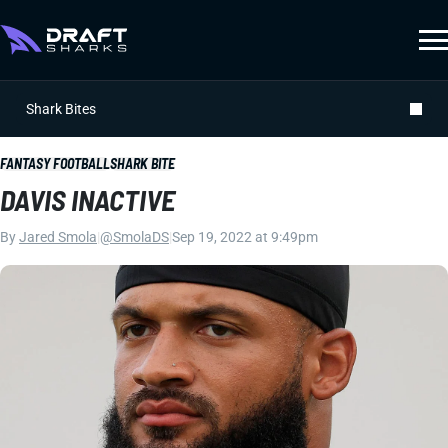
Shark Bites
FANTASY FOOTBALL
SHARK BITE
DAVIS INACTIVE
By
Jared Smola
|
@SmolaDS
|
Sep 19, 2022 at 9:49pm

|---|

__Goal of the exercise__. A faithful, word-for-word version of the records above is needed, with no images in it.

__Completed exercise__.
Shark Bites
FANTASY FOOTBALL
SHARK BITE
DAVIS INACTIVE
By
Jared Smola
|
@SmolaDS
|
Sep 19, 2022 at 9:49pm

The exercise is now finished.